I’ve never been much interested in a backcountry hammock. For one, I’m a stomach sleeper (actually I like to flop around) and a hammock just doesn't seem like it would be comfortable for extended sleep. I changed my mind when Grand Trunk offered me the Grand Trunk Parachute Nylon Double Hammock. Well, my wife changed my mind for me. She convinced me to give it a try, after all that’s what reviewing is all about.
Grand Trunk Double Hammock
Grand Trunk Double Hammock
When the hammock first arrived I was excited to try it out. I had my new hammock shipped to my office and didn’t want to wait till I got home to experience it. I popped open a couple of celling tiles and found some nice sturdy rafters. The supplied tree slings where way too short, so I grabbed some 1/4 inch rope and quickly tied a suitable rig. I was a little uneasy to sit the first time, but it was pure heaven. I grabbed my computer and a drink and finished the rest of the days work in the hammock. It is now a permeant (and popular) fixture in my office.

Grand Trunk Hammock in my Office
That is, of course, when I’m not taking it into the backcountry. I recently finished a four day backpacking trip in Yosemite NP and the Ansel Adams Wilderness. At the end of each day my wife and I would string up the hammock and have what we have affectionately come to call "Hammock Time." After a long day on the trail sitting in the hammock was absolutely heavenly. Although we never slept overnight in the hammock, it felt good to be able to rest our sore bones on something other than a rock or the ground. The hammock is a luxury we will never backpack without.

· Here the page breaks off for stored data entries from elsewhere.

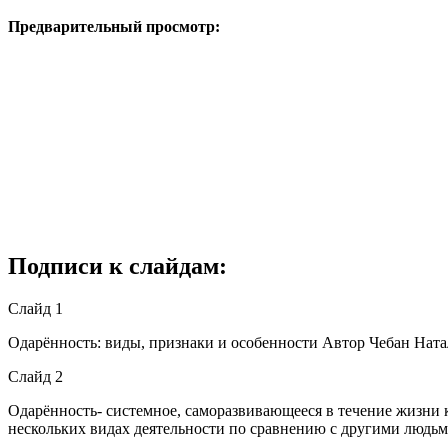
Предварительный просмотр:
Подписи к слайдам:
Слайд 1
Одарённость: виды, признаки и особенности Автор Чебан На
Слайд 2
Одарённость- системное, саморазвивающееся в течение жизни 
нескольких видах деятельности по сравнению с другими людьм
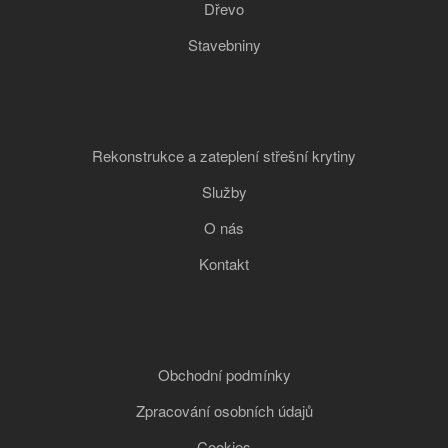
Dřevo
Stavebniny
Rekonstrukce a zateplení střešní krytiny
Služby
O nás
Kontakt
Obchodní podmínky
Zpracování osobních údajů
Cookies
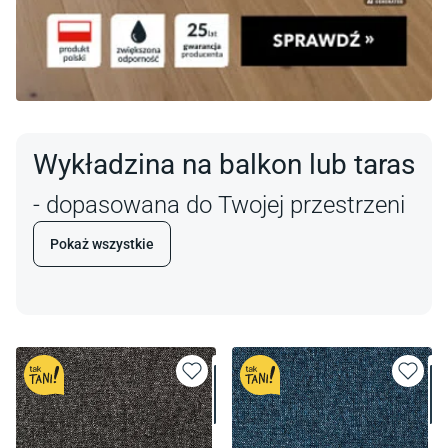
Wykładzina na balkon lub taras
- dopasowana do Twojej przestrzeni
Pokaż wszystkie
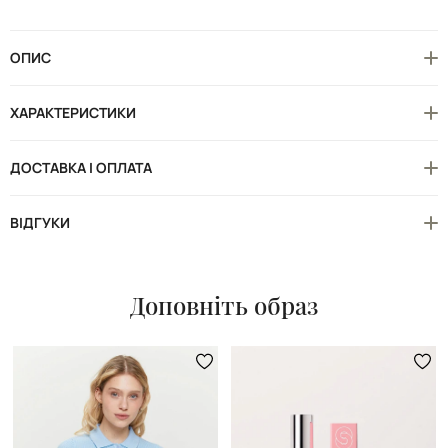
ОПИС
ХАРАКТЕРИСТИКИ
ДОСТАВКА І ОПЛАТА
ВІДГУКИ
Доповніть образ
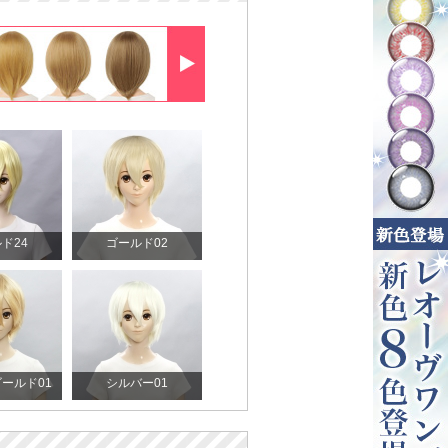
ド24
ゴールド02
ールド01
シルバー01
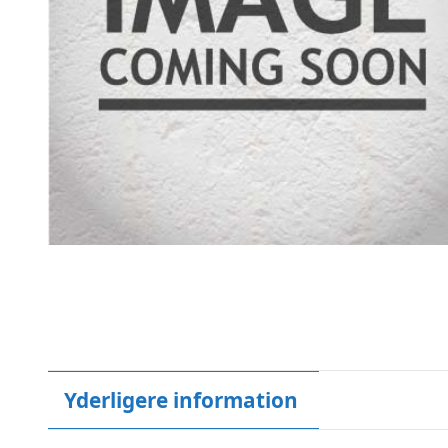
Yderligere information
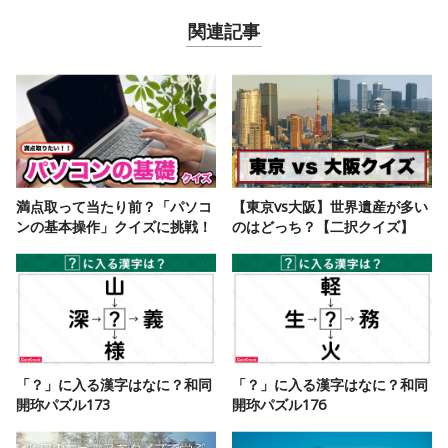
関連記事
満点取って当たり前？「パソコ
【東京vs大阪】世界遺産が多い
ンの基本操作」クイズに挑戦！
のはどっち？【二択クイズ】
「？」に入る漢字はなに？和同
「？」に入る漢字はなに？和同
開珎パズル173
開珎パズル176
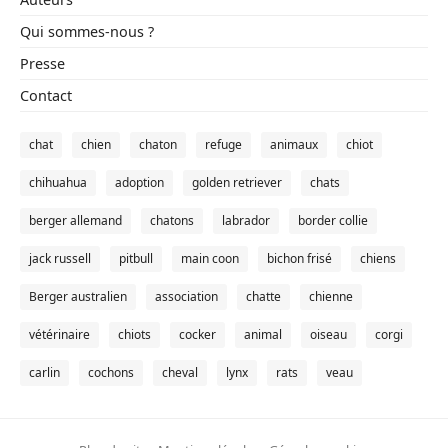
Qui sommes-nous ?
Presse
Contact
chat
chien
chaton
refuge
animaux
chiot
chihuahua
adoption
golden retriever
chats
berger allemand
chatons
labrador
border collie
jack russell
pitbull
main coon
bichon frisé
chiens
Berger australien
association
chatte
chienne
vétérinaire
chiots
cocker
animal
oiseau
corgi
carlin
cochons
cheval
lynx
rats
veau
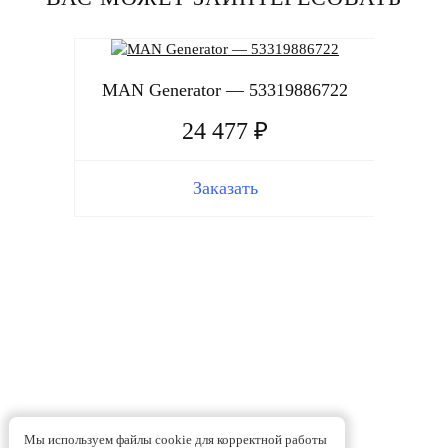
MAN Generator — 53319886722
24 477 ₽
Заказать
MAN 
Мы используем файлы cookie для корректной работы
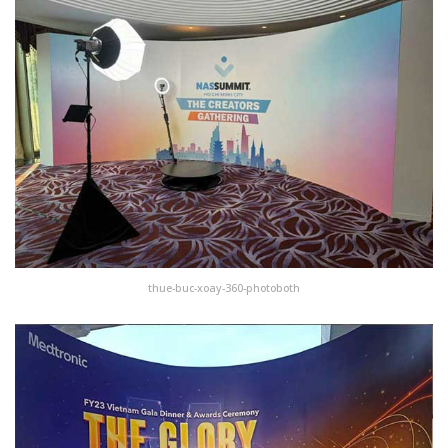
thue-buc-xoay-360-photoboth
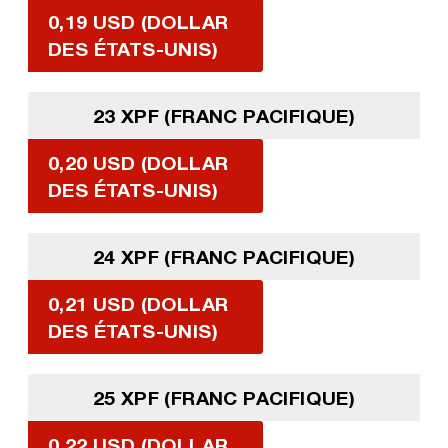
0,19 USD (DOLLAR
DES ÉTATS-UNIS)
23 XPF (FRANC PACIFIQUE)
0,20 USD (DOLLAR
DES ÉTATS-UNIS)
24 XPF (FRANC PACIFIQUE)
0,21 USD (DOLLAR
DES ÉTATS-UNIS)
25 XPF (FRANC PACIFIQUE)
0,22 USD (DOLLAR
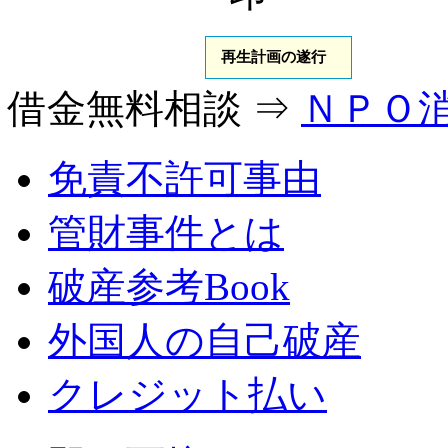
再生計画の遂行
借金無料相談 ⇒
ＮＰＯ
免責不許可事由
管財事件とは
破産参考Book
外国人の自己破産
クレジット払い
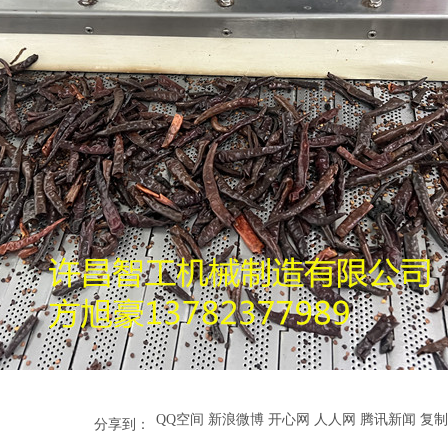
QQ空间
新浪微博
开心网
人人网
腾讯新闻
复制
分享到：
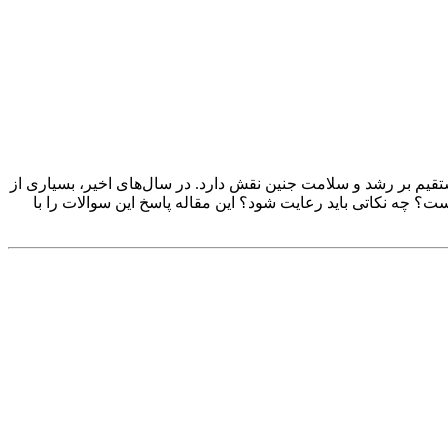
ستقیم بر رشد و سلامت جنین نقش دارد. در سال‌های اخیر، بسیاری از
ست؟ چه نکاتی باید رعایت شود؟ این مقاله پاسخ این سوالات را با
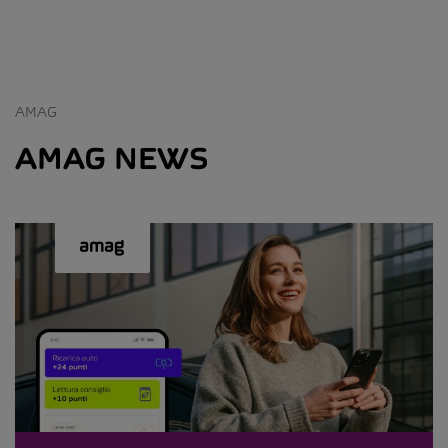
AMAG
AMAG NEWS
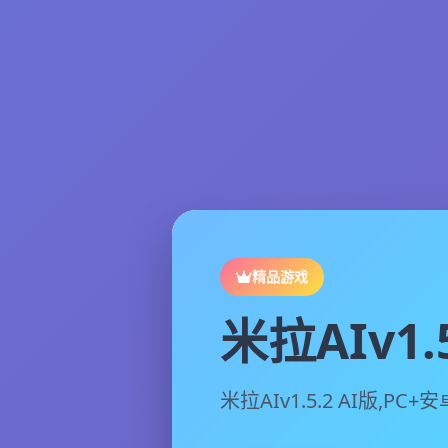
精品游戏
米拉AIv1.5
米拉AIv1.5.2 AI版,PC+安卓,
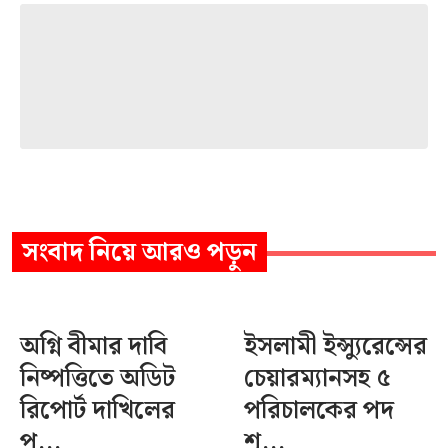
সংবাদ
নিয়ে আরও পড়ুন
অগ্নি বীমার দাবি
ইসলামী ইন্স্যুরেন্সের
নিষ্পত্তিতে অডিট
চেয়ারম্যানসহ ৫
রিপোর্ট দাখিলের
পরিচালকের পদ
প...
শূ...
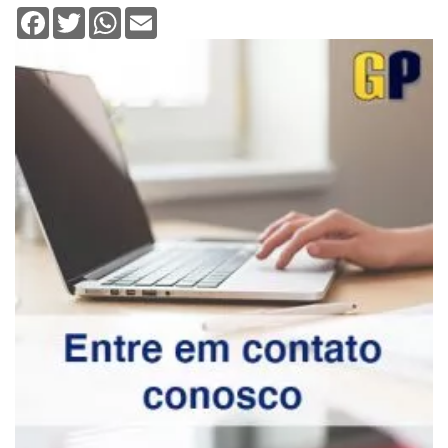
Facebook
Twitter
WhatsApp
Email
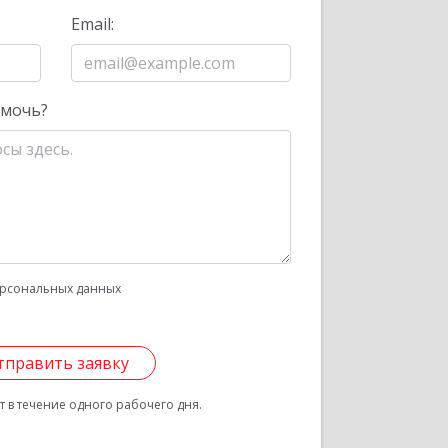
Email:
омочь?
рсональных данных
тправить заявку
 в течение одного рабочего дня.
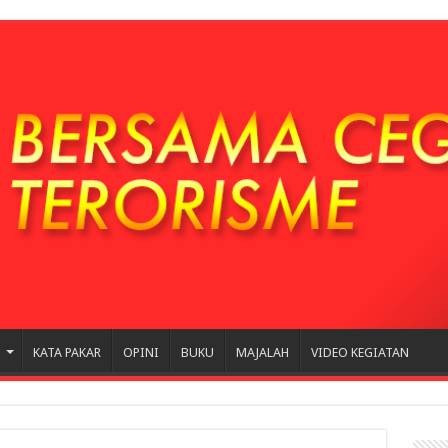
N
KATA PAKAR
OPINI
BUKU
MAJALAH
VIDEO KEGIATAN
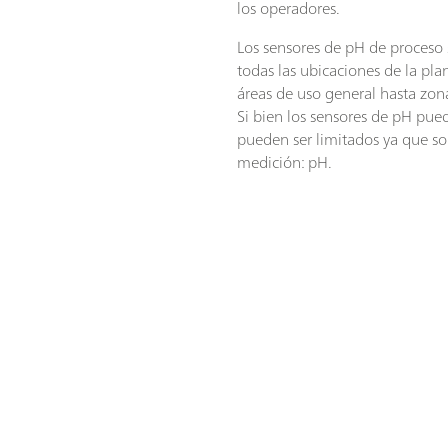
los operadores.
Los sensores de pH de proceso 
todas las ubicaciones de la pla
áreas de uso general hasta zon
Si bien los sensores de pH pued
pueden ser limitados ya que so
medición: pH.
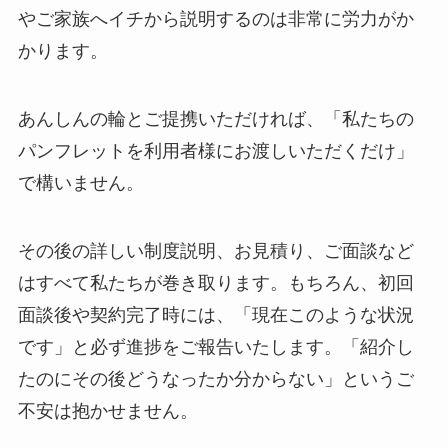
やご家族へイチから説明するのは非常に労力がか
かります。
あんしんの輪とご提携いただければ、「私たちの
パンフレットを利用者様にお渡しいただくだけ」
で構いません。
その後の詳しい制度説明、お見積り、ご面談など
はすべて私たちが巻き取ります。もちろん、初回
面談後や契約完了時には、「現在このような状況
です」と必ず進捗をご報告いたします。「紹介し
たのにその後どうなったか分からない」というご
不安は抱かせません。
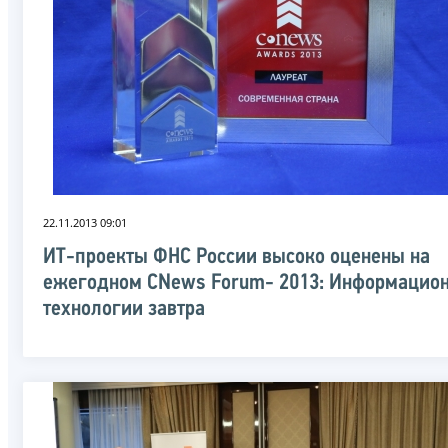
22.11.2013 09:01
ИТ-проекты ФНС России высоко оценены на
ежегодном CNews Forum- 2013: Информацио
технологии завтра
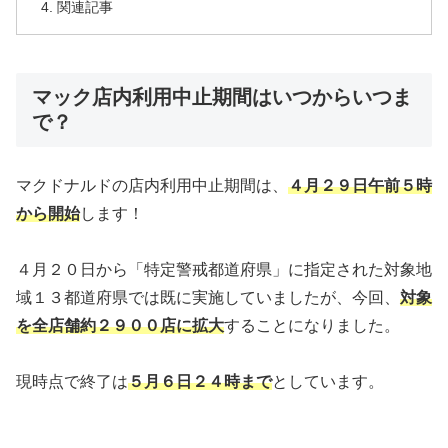
関連記事
マック店内利用中止期間はいつからいつま
で？
マクドナルドの店内利用中止期間は、
４月２９日午前５時
から開始
します！
４月２０日から「特定警戒都道府県」に指定された対象地
域１３都道府県では既に実施していましたが、今回、
対象
を全店舗約２９００店に拡大
することになりました。
現時点で終了は
５月６日２４時まで
としています。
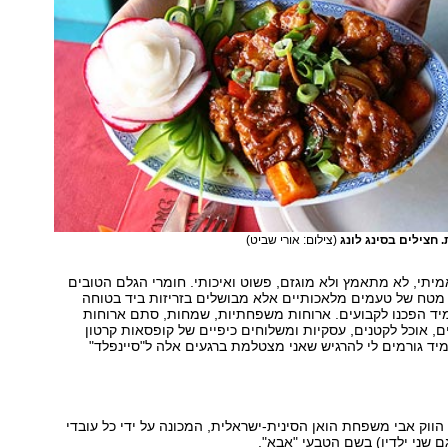
 חצילים בסינג לונג
(צילום: אורי שביט)
אמיתי, לא מתאמץ ולא מוגזם, פשוט ואיכותי. חומרי הגלם הטובים
מטח של טעמים מלאכותיים אלא מבושלים בזריזות ביד בטוחה
מיד הפכנו לקבועים. ארוחות משפחתיות, שמחות, סתם ארוחות
ים, אוכל לקטנים, עסקיות ומשלוחים כיפיים של קופסאות קרטון
יד גורמים לי להרגיש שאני מצטלמת ברגעים אלה ל"סיינפלד"
הווק אבי משפחת הואן הסינית-ישראלית, המכונה על ידי כל עובדי
שני ילדיו) בשם הטבעי "אבא".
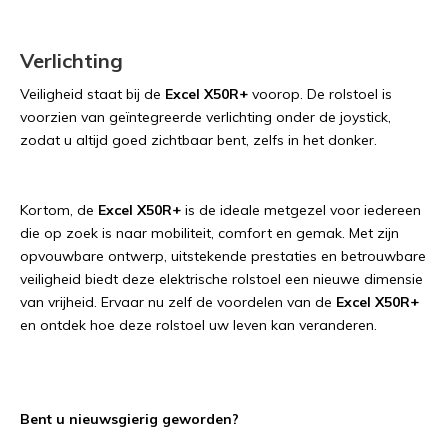
Verlichting
Veiligheid staat bij de
Excel X50R+
voorop. De rolstoel is
voorzien van geïntegreerde verlichting onder de joystick,
zodat u altijd goed zichtbaar bent, zelfs in het donker.
Kortom, de
Excel X50R+
is de ideale metgezel voor iedereen
die op zoek is naar mobiliteit, comfort en gemak. Met zijn
opvouwbare ontwerp, uitstekende prestaties en betrouwbare
veiligheid biedt deze elektrische rolstoel een nieuwe dimensie
van vrijheid. Ervaar nu zelf de voordelen van de
Excel X50R+
en ontdek hoe deze rolstoel uw leven kan veranderen.
Bent u nieuwsgierig geworden?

Enjoying Grand Trunk Hammock
The Hammock itself is made of lightweight but strong parachute nylon. It is plenty strong to hold two people. The tree slings are two looped lengths of heavy duty rope (a little thicker than paracord) about 2-3 feet long. To hang the hammock you loop a hitch knot around a tree. The other end of the sling has several knots tied into the end at diffrent lengths. You simply clip the nautical-grade steal carabiners into the desired knot and you are ready to go.
Grand Trunk Tree Sling
The only downside (and it's a big one) is the short length of the tree slings. You really have to find two trees at the perfect distance apart and with small enough trunks that the slings will reach around. Which, even in the middle of thick forest, is pretty difficult. Trees larger than a foot in diameter are two thick for the small treeslings. Our first night on the trail we ended up using some paracord to not only span the distance between two trees but to help the slings reach all the way around the trunks. With two of us sitting in the hammock I was pretty nervous trusting our weight to the paracord, but it held. The next night I found some thicker rope at our campsite. It was long and thick and I used it to tie a long tree sling. It was a mistake to use a rope I found on the ground. With two of us, the rope broke and threw my wife's back against some jagged rocks. After that we didn't use anything but the provided treeslings, which left us looking (for what seemed like hours) for two trees that would work. Needless to say it put a real damper on hammock time. To make the hammock work in the backcountry you need to carry long, sturdy, and heavy rope, which just isn't practical. It definitely makes the hammock a real luxury choice, which may not appeal to every backpacker. 

I had to rig some paracord just to get the tree sling to reach around some trees
Their website says the Grand Trunk Double weighs 20 oz. My scale showed 28 oz with slings and carabiners all packed inside the stuff sack. The tree slings by themselves weigh 3.6 oz together. I think some high quality aluminum carabiners would be a nice upgrade. The nautical-grade steal carabiners weighed in at 2.1 oz each.

Disclosure of Material Connection: I received Grand Trunk Double Hammock for free from Grand Trunk as coordinated by Deep Creek PR an Outdoor Industry Public Relations Company in consideration for review publication.